Tag: Baroness Byford

The below Parliamentary question was asked by Baroness Byford on 2014-05-07.

To ask Her Majesty’s Government whether persons whose National Health Service data has been compromised are informed of that fact; and, if so, what remedy or compensation is available to them.

Earl Howe

National Health Service organisations are individually responsible for managing incidents where patient data has been compromised. Guidance provided by the Health and Social Care Information Centre is that data subjects should be informed when personal data about them has been lost or inappropriately placed in the public domain, unless the cost of doing so would be prohibitive or the risk to those concerned is judged to be minimal. Where there is any risk of identity theft it is strongly recommended that this is done.

There are no central guidelines on remedies or compensation. Individuals whose data has been compromised may make a complaint through local NHS complaints procedures or if they believe that an incident resulted from a breach of data protection requirements they may report this to the Information Commissioner. In some circumstances individuals might seek redress through the Civil Courts.

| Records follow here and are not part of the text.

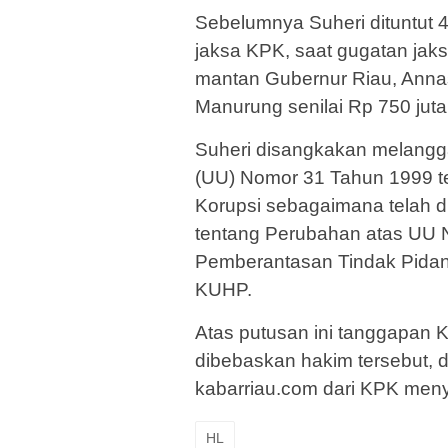
Sebelumnya Suheri dituntut 4
jaksa KPK, saat gugatan jak
mantan Gubernur Riau, Annas
Manurung senilai Rp 750 juta t
Suheri disangkakan melangga
(UU) Nomor 31 Tahun 1999 t
Korupsi sebagaimana telah 
tentang Perubahan atas UU 
Pemberantasan Tindak Pidana
KUHP.
Atas putusan ini tanggapan 
dibebaskan hakim tersebut, d
kabarriau.com dari KPK men
HL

The below Parliamentary question was asked by Baroness Byford on 2014-05-07.

To ask Her Majesty’s Government whether they have considered strengthening National Health Service data confidentiality by removing the final digit of the postcode from each anonymised patient record uploaded from hospitals, general practitioner practices and other NHS bodies.

Earl Howe

Anonymised records cannot include the last three digits of a postcode and would generally not include postcodes at all. A postcode is sometimes needed for analytical purposes, for example to calculate distances from a specific point such as a hazard but where this is the case, the data cannot be classed as anonymised and so there must be a clear legal basis for its use.